Port Townsend has not always been blue.  When George Yount arrived from Snohomish County in the early 1980s, Port Townsend was still a sleepy mill town populated by blue collar fishermen, loggers and pulp mill workers.  At the time, Yount was a Republican, and the state GOP was arguably the more liberal – especially on issues of the environment.   Two of the three Jefferson County commissioners were Republican, as were most other local officials.

“But the locals were pretty conservative,” he recalls. “I went to a Republican Party meeting and I was shocked. They truly were to the right of Attila the Hun.”
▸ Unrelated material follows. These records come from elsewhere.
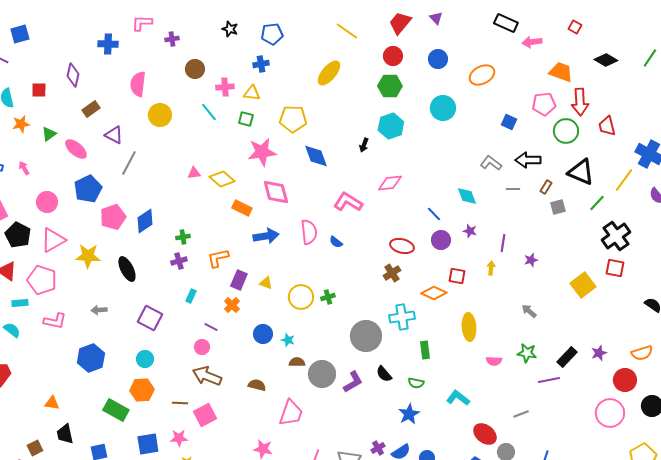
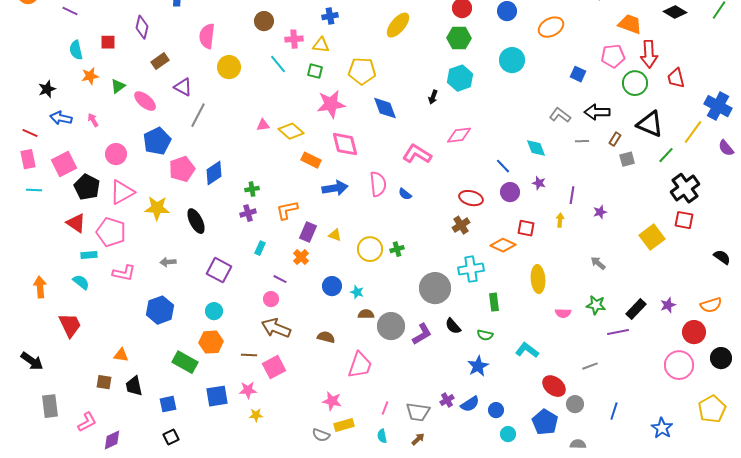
brown square: (35, 448) -> (104, 382), moved, turned 35

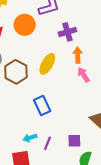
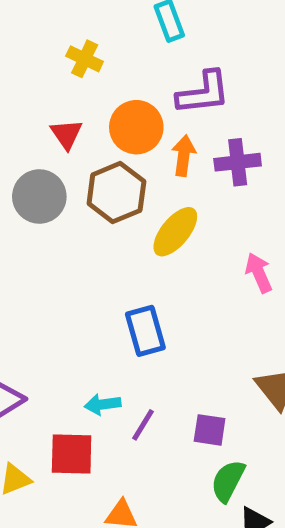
orange arrow: (78, 55) -> (184, 156), moved
brown hexagon: (16, 72) -> (116, 193), moved

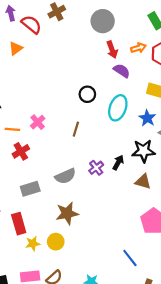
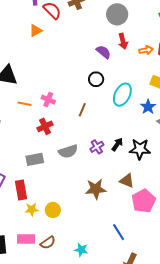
orange arrow: (138, 48) -> (146, 50), moved
purple semicircle: (122, 71) -> (103, 52), moved
pink cross: (38, 122) -> (48, 100), turned -32
red cross: (21, 151) -> (45, 126), moved
black star: (144, 151) -> (140, 149), moved
brown triangle: (143, 182) -> (127, 181), moved
brown star: (67, 213) -> (96, 189), moved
But Port Townsend was beginning to change.  Artists, musicians and writers were moving in, drawn by the climate, affordable housing and the end-of-the-road culture.  And they tended to vote more liberal than the locals.  

As the Republican Party shifted, then tumbled right, Yount switched parties and eventually became chair of the Jefferson County Democrats. Along the way, the county has grown increasingly blue, favoring Joe Biden by three to one over Trump in 2020.

For better or worse, this translates to local politics, characterized by devout environmentalists who buy organic foods and march for everything from abortion rights and gun control to bans on grocery bags and aquaculture.

The same goes for San Juans, where islanders vote even bluer than Jefferson.

This seems to conflict with the conventional wisdom that Republicans thrive insmall towns. Statistically, Jefferson is as rural and sparsely populated as any county west of the Cascades.  It’s dominated by a town of just 10,000 people and about the same number of black-tail deer.  Port Townsend is overwhelming white, increasingly populated by affluent retirees who are supposed to vote conservative. 

But not here. Whether they’ve retreated to PT or the San Juans, the mostly affluent retirees on both sides of the Strait cling to their liberal, urban sensibilities. And they vote accordingly.